The way you adjust your long-term periodization plan (both quarterly and yearly) should be based somewhat on the social obligations you have over time.
Are you attending or in any weddings?
Big birthdays coming up?
Vacations?
Camping trips?
Summer break with your kids?
High stress season at work?
Starting a business?
Nothing at all, with plenty of time to plan ahead?
Worldwide pandemic that allows you to stay home and control your diet completely?
The list goes on… but there are things bound to come up and many of them will make a difference in how effective the diet will be. Some will allow greater compliance and better results. Others will make adherence 10x harder and results more difficult to come about.
If you look at your calendar and factor these in, you can plan diet breaks and maintenance phases in the right spots. For those looking to gain muscle, too, you can plan your cut in the easiest time to adhere, the times where you have complete control, and save your maintenance and gaining phases for the times where you have a lot going on or need a little more flexibility.
If you’re like me and your work is in the office or gym, you coach people for a living, and have very little hobbies outside of studying training and nutrition… you can plan it all at your own free will!
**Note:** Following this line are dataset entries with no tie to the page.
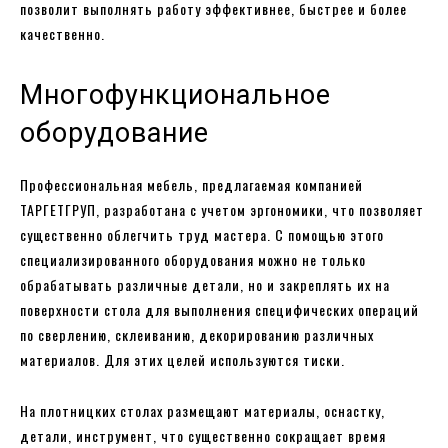
позволит выполнять работу эффективнее, быстрее и более
качественно.
Многофункциональное
оборудование
Профессиональная мебель, предлагаемая компанией
ТАРГЕТГРУП, разработана с учетом эргономики, что позволяет
существенно облегчить труд мастера. С помощью этого
специализированного оборудования можно не только
обрабатывать различные детали, но и закреплять их на
поверхности стола для выполнения специфических операций
по сверлению, склеиванию, декорированию различных
материалов. Для этих целей используются тиски.
На плотницких столах размещают материалы, оснастку,
детали, инструмент, что существенно сокращает время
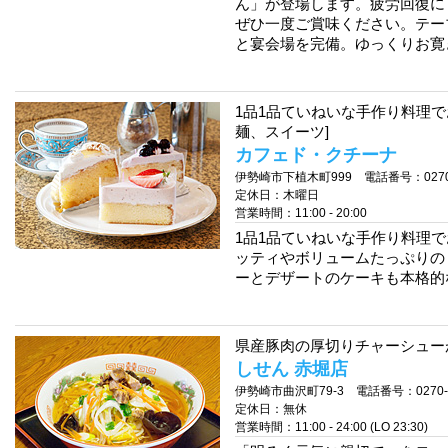
ん」が登場します。疲労回復に
ぜひ一度ご賞味ください。テー
と宴会場を完備。ゆっくりお寛
1品1品ていねいな手作り料理で
麺、スイーツ]
カフェド・クチーナ
伊勢崎市下植木町999 電話番号：0270-2
定休日：木曜日
営業時間：11:00 - 20:00
1品1品ていねいな手作り料理
ッティやボリュームたっぷりの
ーとデザートのケーキも本格的
県産豚肉の厚切りチャーシューが
しせん 赤堀店
伊勢崎市曲沢町79-3 電話番号：0270-6
定休日：無休
営業時間：11:00 - 24:00 (LO 23:30)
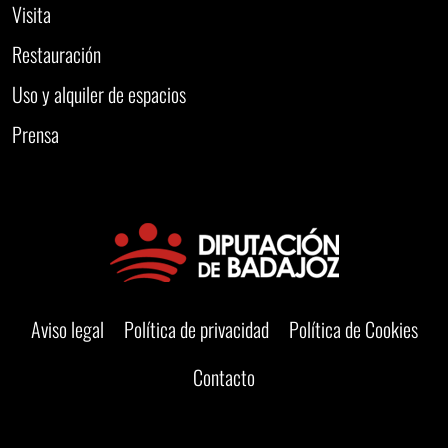
Visita
Restauración
Uso y alquiler de espacios
Prensa
Aviso legal
Política de privacidad
Política de Cookies
Contacto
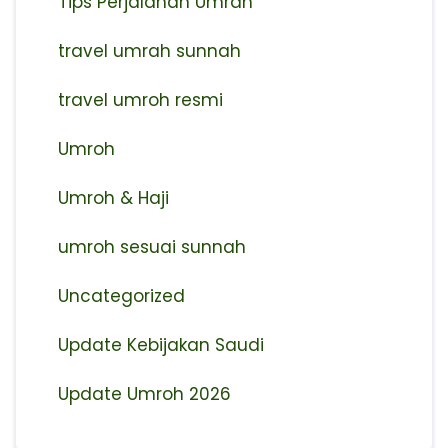
Tips Perjalanan Umrah
travel umrah sunnah
travel umroh resmi
Umroh
Umroh & Haji
umroh sesuai sunnah
Uncategorized
Update Kebijakan Saudi
Update Umroh 2026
[Kidding… not really…. but kinda….]
APPLICATION OF PERIODIZATION
For this section, I’m going to close things out with two different simple step by step lists for you to periodize your diet:
OPTION A:
- Click Here and Apply for Coaching
- Talk to a Tailored Coaching Nutritionist
- Go Over Your Goals and Periodization Plan
- Let Us Do The Work For You!
If, however, you want to tackle this on your own… here’s what I’d suggest:
OPTION B:
- Study Nutrition (Read my ebook, The Muscle and Strength Pyramids, or Fat Loss Forever – *optional, but helpful)
- Set your long term goal (what’s your ultimate physique look like?)
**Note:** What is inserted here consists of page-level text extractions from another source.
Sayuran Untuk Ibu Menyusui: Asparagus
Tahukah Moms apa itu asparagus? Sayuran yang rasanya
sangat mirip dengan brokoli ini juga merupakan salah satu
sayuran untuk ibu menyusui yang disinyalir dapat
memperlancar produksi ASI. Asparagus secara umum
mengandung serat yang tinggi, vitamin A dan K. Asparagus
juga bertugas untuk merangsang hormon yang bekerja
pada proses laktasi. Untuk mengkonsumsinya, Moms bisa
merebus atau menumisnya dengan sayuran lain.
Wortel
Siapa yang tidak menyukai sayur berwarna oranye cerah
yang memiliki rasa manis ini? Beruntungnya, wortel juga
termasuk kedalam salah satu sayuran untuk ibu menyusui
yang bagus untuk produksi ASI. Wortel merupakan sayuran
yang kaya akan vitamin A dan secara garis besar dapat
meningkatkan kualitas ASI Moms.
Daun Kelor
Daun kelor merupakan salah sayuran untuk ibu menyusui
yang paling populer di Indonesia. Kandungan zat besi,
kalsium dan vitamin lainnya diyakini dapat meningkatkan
- Pinpoint all your social obligations over the course of the year.
- Set up your diet phases where you have complete control and optimal adherence.
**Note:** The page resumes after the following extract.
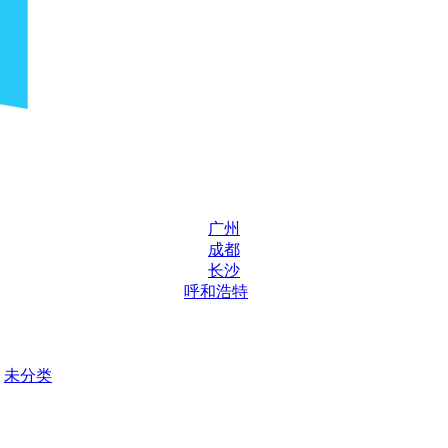
广州
成都
长沙
呼和浩特
未分类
- Do not go over 24 weeks of dieting unless you have 60+ pounds to lose and are implementing diet breaks.
- Determine your caloric intake.
- Set up a cycling of calories by implementing refeeds, and/or diet breaks in your calendar.
- Set dates and durations for maintenance phases.
- Plan for an aggressive, then gradual, reverse diet to transition from those cutting to maintenance phases.
- If looking to build muscle, follow this exact list but place in your muscle gaining phase where the fat loss phase is because that’s your priority (unless you have fat to lose first, then it would fall after the maintenance block).